▶ _ACTIVITY_
Beginning at the first line of the data, print each line exactly, stopping after the line that contains "Windows（学校指定・汎用）/ iPad（軽量・板書）の 3 択。予".

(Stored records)
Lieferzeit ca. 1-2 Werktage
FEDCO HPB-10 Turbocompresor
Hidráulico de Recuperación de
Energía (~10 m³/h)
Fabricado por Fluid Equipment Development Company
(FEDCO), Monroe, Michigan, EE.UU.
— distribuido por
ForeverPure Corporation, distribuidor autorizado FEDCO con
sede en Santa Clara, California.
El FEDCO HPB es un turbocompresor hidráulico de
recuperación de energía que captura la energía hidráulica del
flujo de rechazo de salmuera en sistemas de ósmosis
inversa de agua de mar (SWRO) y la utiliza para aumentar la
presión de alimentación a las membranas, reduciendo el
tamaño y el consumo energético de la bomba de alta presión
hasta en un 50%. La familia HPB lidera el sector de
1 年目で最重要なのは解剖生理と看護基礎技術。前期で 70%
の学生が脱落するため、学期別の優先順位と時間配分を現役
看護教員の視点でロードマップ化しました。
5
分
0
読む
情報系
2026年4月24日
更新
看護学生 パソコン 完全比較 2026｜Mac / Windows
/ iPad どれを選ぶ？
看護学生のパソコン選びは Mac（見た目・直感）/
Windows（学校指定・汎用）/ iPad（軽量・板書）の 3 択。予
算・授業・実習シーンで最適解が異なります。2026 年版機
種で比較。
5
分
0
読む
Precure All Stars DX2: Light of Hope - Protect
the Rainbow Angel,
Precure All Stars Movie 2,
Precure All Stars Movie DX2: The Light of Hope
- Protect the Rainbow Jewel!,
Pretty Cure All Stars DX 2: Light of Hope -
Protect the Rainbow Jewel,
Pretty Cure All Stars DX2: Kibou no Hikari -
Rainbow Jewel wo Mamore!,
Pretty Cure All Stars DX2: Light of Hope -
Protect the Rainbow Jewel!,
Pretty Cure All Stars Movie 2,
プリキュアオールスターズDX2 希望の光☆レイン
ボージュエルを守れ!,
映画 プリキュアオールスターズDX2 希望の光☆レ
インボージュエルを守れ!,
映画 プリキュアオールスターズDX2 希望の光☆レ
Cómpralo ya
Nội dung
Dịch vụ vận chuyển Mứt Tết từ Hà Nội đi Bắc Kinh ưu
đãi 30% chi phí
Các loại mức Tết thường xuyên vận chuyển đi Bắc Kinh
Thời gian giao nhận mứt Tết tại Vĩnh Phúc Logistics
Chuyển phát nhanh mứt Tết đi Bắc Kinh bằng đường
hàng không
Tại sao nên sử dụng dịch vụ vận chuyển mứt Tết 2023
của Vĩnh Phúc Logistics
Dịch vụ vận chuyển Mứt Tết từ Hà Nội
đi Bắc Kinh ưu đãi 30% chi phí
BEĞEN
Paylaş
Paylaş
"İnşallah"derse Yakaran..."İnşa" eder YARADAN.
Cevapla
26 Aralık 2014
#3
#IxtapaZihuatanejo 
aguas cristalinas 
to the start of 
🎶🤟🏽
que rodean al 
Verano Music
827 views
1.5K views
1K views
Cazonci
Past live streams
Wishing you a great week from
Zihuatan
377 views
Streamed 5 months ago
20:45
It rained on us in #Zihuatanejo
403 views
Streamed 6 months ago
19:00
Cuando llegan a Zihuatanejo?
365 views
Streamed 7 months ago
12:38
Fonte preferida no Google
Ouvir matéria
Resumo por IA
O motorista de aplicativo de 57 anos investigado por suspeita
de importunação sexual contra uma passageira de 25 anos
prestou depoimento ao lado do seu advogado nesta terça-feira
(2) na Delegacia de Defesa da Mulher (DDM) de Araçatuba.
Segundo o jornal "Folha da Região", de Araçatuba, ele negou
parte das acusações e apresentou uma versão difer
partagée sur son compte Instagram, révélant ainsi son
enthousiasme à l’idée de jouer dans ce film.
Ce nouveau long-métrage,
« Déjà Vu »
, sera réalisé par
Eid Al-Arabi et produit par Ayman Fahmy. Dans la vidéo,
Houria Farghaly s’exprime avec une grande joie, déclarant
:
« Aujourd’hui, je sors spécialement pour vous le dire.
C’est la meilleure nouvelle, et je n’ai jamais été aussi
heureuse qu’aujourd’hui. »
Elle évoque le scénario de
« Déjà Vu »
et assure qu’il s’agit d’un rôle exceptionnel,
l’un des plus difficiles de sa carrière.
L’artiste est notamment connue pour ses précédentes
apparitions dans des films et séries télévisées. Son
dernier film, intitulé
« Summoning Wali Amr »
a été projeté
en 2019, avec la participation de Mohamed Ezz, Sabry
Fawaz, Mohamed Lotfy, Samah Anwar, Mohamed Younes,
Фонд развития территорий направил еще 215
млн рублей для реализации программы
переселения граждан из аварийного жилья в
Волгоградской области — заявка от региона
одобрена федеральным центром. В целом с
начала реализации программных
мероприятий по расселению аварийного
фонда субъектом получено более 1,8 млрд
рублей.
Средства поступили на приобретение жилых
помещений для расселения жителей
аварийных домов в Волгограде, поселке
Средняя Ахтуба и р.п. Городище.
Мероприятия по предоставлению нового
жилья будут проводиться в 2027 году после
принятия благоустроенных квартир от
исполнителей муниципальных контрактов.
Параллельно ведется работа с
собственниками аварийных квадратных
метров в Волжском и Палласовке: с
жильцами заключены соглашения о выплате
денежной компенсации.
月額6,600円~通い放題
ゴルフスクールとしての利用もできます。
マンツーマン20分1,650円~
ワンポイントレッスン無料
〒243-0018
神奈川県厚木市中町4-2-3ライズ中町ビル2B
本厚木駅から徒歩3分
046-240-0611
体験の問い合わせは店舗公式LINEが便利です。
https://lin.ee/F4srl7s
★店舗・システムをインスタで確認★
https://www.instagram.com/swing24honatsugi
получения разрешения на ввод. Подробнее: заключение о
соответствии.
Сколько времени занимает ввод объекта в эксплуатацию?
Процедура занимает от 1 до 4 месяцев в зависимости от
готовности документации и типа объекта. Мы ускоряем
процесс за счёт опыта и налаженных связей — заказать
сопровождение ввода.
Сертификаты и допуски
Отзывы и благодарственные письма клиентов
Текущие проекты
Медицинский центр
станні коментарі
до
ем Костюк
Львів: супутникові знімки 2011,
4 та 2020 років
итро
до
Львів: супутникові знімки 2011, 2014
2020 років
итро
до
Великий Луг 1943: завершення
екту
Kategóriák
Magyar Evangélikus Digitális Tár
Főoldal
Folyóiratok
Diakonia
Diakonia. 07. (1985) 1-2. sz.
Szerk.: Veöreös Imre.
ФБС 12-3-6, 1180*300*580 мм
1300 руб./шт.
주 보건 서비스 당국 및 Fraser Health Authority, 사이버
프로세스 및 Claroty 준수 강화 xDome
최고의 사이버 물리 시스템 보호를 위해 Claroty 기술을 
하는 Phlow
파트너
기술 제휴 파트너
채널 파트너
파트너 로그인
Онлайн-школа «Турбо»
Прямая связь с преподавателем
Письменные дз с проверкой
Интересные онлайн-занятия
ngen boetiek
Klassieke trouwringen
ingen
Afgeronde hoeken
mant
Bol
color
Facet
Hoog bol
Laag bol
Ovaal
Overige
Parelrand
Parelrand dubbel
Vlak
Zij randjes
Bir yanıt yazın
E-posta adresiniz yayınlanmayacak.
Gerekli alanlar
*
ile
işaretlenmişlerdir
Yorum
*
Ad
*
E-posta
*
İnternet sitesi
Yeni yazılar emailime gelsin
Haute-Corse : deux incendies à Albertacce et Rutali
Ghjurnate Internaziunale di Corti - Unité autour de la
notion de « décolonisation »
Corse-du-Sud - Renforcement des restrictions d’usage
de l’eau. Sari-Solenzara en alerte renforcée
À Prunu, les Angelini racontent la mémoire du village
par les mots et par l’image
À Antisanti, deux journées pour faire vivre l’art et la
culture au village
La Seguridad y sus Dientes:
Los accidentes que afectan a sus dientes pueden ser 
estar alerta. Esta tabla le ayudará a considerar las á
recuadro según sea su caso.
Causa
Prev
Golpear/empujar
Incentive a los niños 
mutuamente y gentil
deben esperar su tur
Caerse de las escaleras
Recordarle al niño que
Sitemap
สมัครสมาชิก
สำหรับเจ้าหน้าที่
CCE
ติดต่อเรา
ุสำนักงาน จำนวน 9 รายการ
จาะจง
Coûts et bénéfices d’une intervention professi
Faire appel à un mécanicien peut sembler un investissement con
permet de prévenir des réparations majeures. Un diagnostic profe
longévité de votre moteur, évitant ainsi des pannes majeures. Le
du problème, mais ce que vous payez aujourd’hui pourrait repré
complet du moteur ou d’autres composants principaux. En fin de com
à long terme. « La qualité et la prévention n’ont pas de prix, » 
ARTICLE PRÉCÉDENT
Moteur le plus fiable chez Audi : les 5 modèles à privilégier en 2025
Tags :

▶ _ANSWER SPACE_
Lieferzeit ca. 1-2 Werktage
FEDCO HPB-10 Turbocompresor
Hidráulico de Recuperación de
Energía (~10 m³/h)
Fabricado por Fluid Equipment Development Company
(FEDCO), Monroe, Michigan, EE.UU.
— distribuido por
ForeverPure Corporation, distribuidor autorizado FEDCO con
sede en Santa Clara, California.
El FEDCO HPB es un turbocompresor hidráulico de
recuperación de energía que captura la energía hidráulica del
flujo de rechazo de salmuera en sistemas de ósmosis
inversa de agua de mar (SWRO) y la utiliza para aumentar la
presión de alimentación a las membranas, reduciendo el
tamaño y el consumo energético de la bomba de alta presión
hasta en un 50%. La familia HPB lidera el sector de
1 年目で最重要なのは解剖生理と看護基礎技術。前期で 70%
の学生が脱落するため、学期別の優先順位と時間配分を現役
看護教員の視点でロードマップ化しました。
5
分
0
読む
情報系
2026年4月24日
更新
看護学生 パソコン 完全比較 2026｜Mac / Windows
/ iPad どれを選ぶ？
看護学生のパソコン選びは Mac（見た目・直感）/
Windows（学校指定・汎用）/ iPad（軽量・板書）の 3 択。予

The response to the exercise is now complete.